I give away alot of small samples, but if they want me to mail them they can pay for pastage.


----------



## jimandpj (Mar 11, 2008)

I charge postage for anyone requesting samples. If they actually pay the postage, I give them pretty large chunks to offset the postage cost.
PJ


----------



## Anita Martin (Dec 26, 2007)

I've never had much luck with samples creating customers for some reason. I did have a lady order quite a few samples from me for her and two friends. Of course I made her pay postage...nobody gets free postage, but I never heard from her again. This has happened several times. Now, the people who buy my smaller bars or even just one of the bigger bars nearly always come back and buy more. Several have ordered more for gifts...like 100 bars or so. I started cutting my samples a little bigger and making samples in a star mold and selling them for a dollar. So far I don't know if that is going to work or not but there seems to be something about people not appreciating things they get for free that makes giving out tons of free samples a waste. 

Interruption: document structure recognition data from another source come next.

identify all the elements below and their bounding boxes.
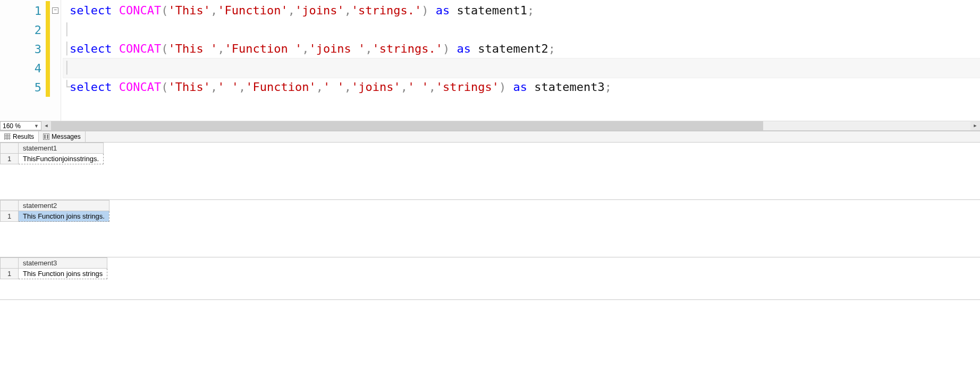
- token-paren: (: [161, 39, 168, 59]
- results-tabs: Results Messages: [0, 131, 980, 143]
- grid-corner[interactable]: [1, 258, 19, 269]
- result-grid[interactable]: statement11ThisFunctionjoinsstrings.: [0, 143, 104, 164]
- row-header[interactable]: 1: [1, 211, 19, 222]
- token-str: 'strings': [436, 78, 499, 97]
- token-plain: [450, 1, 457, 20]
- hscroll-track[interactable]: [763, 121, 970, 130]
- table-row[interactable]: 1This Function joins strings.: [1, 211, 109, 222]
- token-plain: [112, 39, 119, 59]
- token-fn: CONCAT: [119, 78, 161, 97]
- column-header[interactable]: statement1: [19, 143, 104, 154]
- tab-messages[interactable]: Messages: [39, 131, 86, 142]
- token-paren: ): [421, 1, 428, 20]
- cell[interactable]: ThisFunctionjoinsstrings.: [19, 154, 104, 164]
- token-str: 'joins': [295, 1, 344, 20]
- token-paren: ,: [316, 78, 323, 97]
- indent-guide: │: [63, 39, 70, 59]
- token-plain: [527, 78, 534, 97]
- column-header[interactable]: statement3: [19, 258, 107, 269]
- gutter-row: 5: [0, 78, 61, 97]
- token-paren: ): [499, 78, 506, 97]
- hscroll-thumb[interactable]: [51, 121, 763, 130]
- zoom-value: 160 %: [3, 122, 21, 130]
- token-str: 'strings.': [373, 39, 443, 59]
- code-line[interactable]: └select CONCAT('This',' ','Function',' '…: [63, 78, 980, 97]
- token-plain: [471, 39, 478, 59]
- token-kw: select: [70, 39, 112, 59]
- change-bar: [46, 39, 50, 59]
- token-str: ' ': [408, 78, 429, 97]
- token-str: 'strings.': [351, 1, 421, 20]
- zoom-dropdown[interactable]: 160 % ▼: [0, 121, 41, 130]
- token-paren: ;: [527, 1, 534, 20]
- result-grid[interactable]: statement31This Function joins strings: [0, 257, 107, 279]
- token-kw: select: [70, 1, 112, 20]
- gutter-row: 4: [0, 59, 61, 78]
- token-paren: ): [443, 39, 450, 59]
- token-fn: CONCAT: [119, 39, 161, 59]
- fold-collapse-icon[interactable]: −: [52, 7, 58, 14]
- token-paren: (: [161, 1, 168, 20]
- row-header[interactable]: 1: [1, 154, 19, 164]
- result-block: statement31This Function joins strings: [0, 257, 980, 300]
- token-paren: ,: [344, 78, 351, 97]
- cell[interactable]: This Function joins strings.: [19, 211, 109, 222]
- token-str: 'This ': [168, 39, 217, 59]
- chevron-down-icon: ▼: [34, 123, 39, 129]
- token-paren: ,: [302, 39, 309, 59]
- token-str: 'joins': [351, 78, 401, 97]
- token-kw: select: [70, 78, 112, 97]
- code-line[interactable]: select CONCAT('This','Function','joins',…: [63, 1, 980, 20]
- indent-guide: └: [63, 78, 70, 97]
- change-bar: [46, 78, 50, 97]
- token-str: ' ': [323, 78, 344, 97]
- scroll-right-button[interactable]: ▶: [970, 121, 980, 130]
- token-str: 'Function': [217, 1, 288, 20]
- tab-results[interactable]: Results: [0, 131, 39, 142]
- token-plain: [450, 39, 457, 59]
- grid-icon: [4, 133, 11, 140]
- row-header[interactable]: 1: [1, 269, 19, 279]
- table-row[interactable]: 1ThisFunctionjoinsstrings.: [1, 154, 104, 164]
- token-plain: [429, 1, 436, 20]
- change-bar: [46, 1, 50, 20]
- token-paren: ,: [344, 1, 351, 20]
- token-kw: as: [436, 1, 450, 20]
- change-bar: [46, 59, 50, 78]
- token-paren: ,: [210, 1, 217, 20]
- indent-guide: │: [63, 59, 70, 78]
- token-paren: ,: [288, 1, 295, 20]
- scroll-left-button[interactable]: ◀: [41, 121, 51, 130]
- token-ident: statement3: [534, 78, 604, 97]
- code-lines[interactable]: select CONCAT('This','Function','joins',…: [61, 0, 980, 121]
- gutter: 1−2345: [0, 0, 61, 121]
- token-kw: as: [513, 78, 528, 97]
- token-paren: ,: [239, 78, 246, 97]
- token-str: ' ': [217, 78, 239, 97]
- editor-bottom-bar: 160 % ▼ ◀ ▶: [0, 121, 980, 130]
- grid-corner[interactable]: [1, 201, 19, 211]
- token-str: 'Function': [246, 78, 316, 97]
- grid-corner[interactable]: [1, 143, 19, 154]
- token-plain: [112, 78, 119, 97]
- indent-guide: │: [63, 20, 70, 39]
- result-grid[interactable]: statement21This Function joins strings.: [0, 200, 109, 222]
- column-header[interactable]: statement2: [19, 201, 109, 211]
- code-line[interactable]: │: [63, 59, 980, 78]
- token-paren: ;: [548, 39, 555, 59]
- cell[interactable]: This Function joins strings: [19, 269, 107, 279]
- line-number: 3: [23, 43, 41, 56]
- result-block: statement21This Function joins strings.: [0, 200, 980, 257]
- token-paren: ,: [365, 39, 372, 59]
- tab-results-label: Results: [13, 133, 34, 140]
- gutter-row: 3: [0, 39, 61, 59]
- code-line[interactable]: │: [63, 20, 980, 39]
- code-line[interactable]: │select CONCAT('This ','Function ','join…: [63, 39, 980, 59]
- code-pane[interactable]: 1−2345 select CONCAT('This','Function','…: [0, 0, 980, 121]
- messages-icon: [43, 133, 49, 140]
- gutter-row: 1−: [0, 1, 61, 20]
- token-str: 'Function ': [224, 39, 302, 59]
- table-row[interactable]: 1This Function joins strings: [1, 269, 107, 279]
- token-str: 'This': [168, 1, 210, 20]
- line-number: 2: [23, 23, 41, 37]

I do keep samples aside and if someone acts really interested, but is sitting on the fence, those are the people I will give a sample too.


----------



## hsmomof4 (Oct 31, 2008)

I like having samples of my Plain Jane soap available because that sells very well to the sensitive skin crowd, but they'd usually like to try it first and see if they react before buying a full sized bar. And I've gotten some sales from people I've given samples to, including one that gave the sample to her sister from out of town and then the sister ended up ordering via email.


----------



## jimandpj (Mar 11, 2008)

Samples work extremely well for us. Always have. 
PJ


----------



## Kalne (Oct 25, 2007)

Stacey.....I rarely sold unscented so I took it off my table to make room for other stuff and kept it on-hand for if/when someone asked for it. I did that for over a year. Well, this past weekend I tweaked my set up a bit and had some extra room. Decided to put out my unscented soaps to fill the space (I have 3 types). I only had 6 bars with me and I sold them all. Could have sold more if I had them. What a duh moment I had. LOL


----------



## hsmomof4 (Oct 31, 2008)

Yeah, my Plain Jane is one of my best-selling soaps!


----------



## jimandpj (Mar 11, 2008)

Which is the best because it is the cheapest and easiest to make! 
PJ


----------



## hsmomof4 (Oct 31, 2008)

Definitely the easiest, anyway!!


----------